| This 154 message thread spans 6 pages: < < 154 ( 1 2 3 4  6 ) > > || |
|Duplicate Content Observation|
Some sites are losing ALL of their relevant pages
We've just done a whole bunch of analysis on the dup issues with G, and I wish to post an observation about just one aspect of the current problems:
The fact that even within a single site, when pages are deemed too similar, G is not throwing out the dups - they're throwing out ALL the similar pages.
The result of this miscalculation is that high quality pages from leading/authoritative sites, some that also act as hubs, are lost in the SERP's. In most cases, these pages are not actually penalized or pushed into the Supplemental index. They are simply dampened so badly that they no longer appear anywhere in the SERP's.
The current problem is actually not new IMHO. It began surfacing on or about Dec 15 or 16 of last year. At that time, the best page for the query simply seemed to take a 5-10 spot drop in the SERP's...enough to kill most traffic to the page, but at least the page was still in the SERP's. If there were previously indented listings, those were dropped way down.
From early Feb through about mid March, the situation was corrected and the best pages for specific queries were again elevated to higher rankings. When indented listings were involved however, the indented listing seemed now to be less relevant than was the case pre-Dec.
In mid March to about mid May, the situation worsened again, approximately to the problems witnessed in mid Dec., i.e., the most relevant pages dropped 5-10 spots, indents vanished as was the case in Dec.
But the most serious aspect of the problem began in mid May, when G started dropping even the best page for the query out of the visible SERP's.
A few days ago, the problem worsened, going deeper into the ranks of high quality, authoritative sites. This added fuel to what has become the longest non-update thread [webmasterworld.com] I've ever seen.
Why This is Such a Problem
The short answer is, that a lot of very useful, relevant pages, are now not being featured. I'm not talking about just downgraded. They're nowhere.
Now, I'm sure that there are sites that deserved the loss of these vanished pages. But there are plenty of others whose absense is simply hurting the SERP's. There is a difference between indexing the world's information, and making it available after all.
|Hypothetical Example |
We help a client with a scientific site about insects (not really, but the example is highly analogous). Let's discuss this hypothetical site's hypothetical section about bees. Bees are after all very useful little creatures. :-)

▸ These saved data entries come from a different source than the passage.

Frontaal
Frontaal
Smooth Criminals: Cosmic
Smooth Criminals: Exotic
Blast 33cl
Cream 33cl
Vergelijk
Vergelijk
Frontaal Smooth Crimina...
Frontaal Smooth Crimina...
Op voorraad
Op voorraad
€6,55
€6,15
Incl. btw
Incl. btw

There are many types of bees. And then there are regional differences in those types of bees, and different kinds of bees within each type and regional variation (worker, queen, etc). Now, if you research bees, and want to search on a certain type of bee - and in particular a worker bee from the species that does its work in a certain region of the world, then you'ld like to find the page on that specific bee.
Well, you used to be able to find that page, near the top of the SERP's, when searching for it.

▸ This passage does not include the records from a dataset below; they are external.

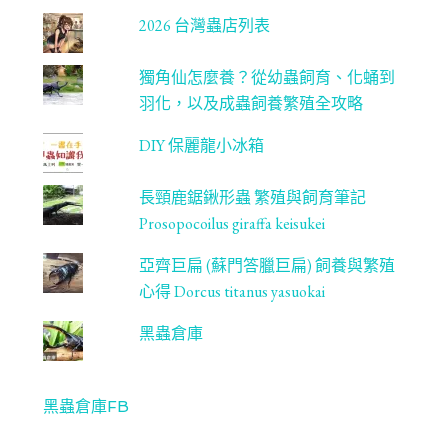
2026 台灣蟲店列表
獨角仙怎麼養？從幼蟲飼育、化蛹到
羽化，以及成蟲飼養繁殖全攻略
DIY 保麗龍小冰箱
長頸鹿鋸鍬形蟲 繁殖與飼育筆記
Prosopocoilus giraffa keisukei
亞齊巨扁 (蘇門答臘巨扁) 飼養與繁殖
心得 Dorcus titanus yasuokai
黑蟲倉庫
黑蟲倉庫FB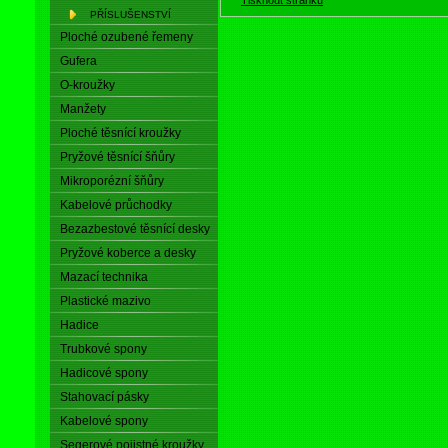
PŘÍSLUŠENSTVÍ
Ploché ozubené řemeny
Gufera
O-kroužky
Manžety
Ploché těsnící kroužky
Pryžové těsnící šňůry
Mikroporézní šňůry
Kabelové průchodky
Bezazbestové těsnící desky
Pryžové koberce a desky
Mazací technika
Plastické mazivo
Hadice
Trubkové spony
Hadicové spony
Stahovací pásky
Kabelové spony
Segerové pojistné kroužky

Then in mid Dec, you could find it, but only somewhere in the lower part of the top 20 results.
Now, G is not showing any pages on bees from that site. Ergghh.
What is an Affected Site To Do?
One option, presumably, would be to stop allowing the robots to index the lesser pages that are 'causing' the SE's to drop ALL the related pages. But this is a disservice to the user, especially in an era when GG has gone on record as taking pride in delivering especially relevant results, and especially for longer tail terms.
Should we noindex all the bee subpages, so that at least searchers can find SOME page on bees from this site? (I'm assuming that noindexing or nofollowing the 'dup' pages that are not really 'dup' pages at all would nonetheless free the one remaining page on the topic to resurface; perhaps a bad assumption.)
In any case, I refuse. Talk about rigging sites simply for the purpose of ranking. That's exactly what we're NOT supposed to be doing.
G needs to sort this out. ;-)
Note: Posters, please limit comments to the specific issues outlined in this thread. There are a lot of dup issues out there right now. This is just one of them.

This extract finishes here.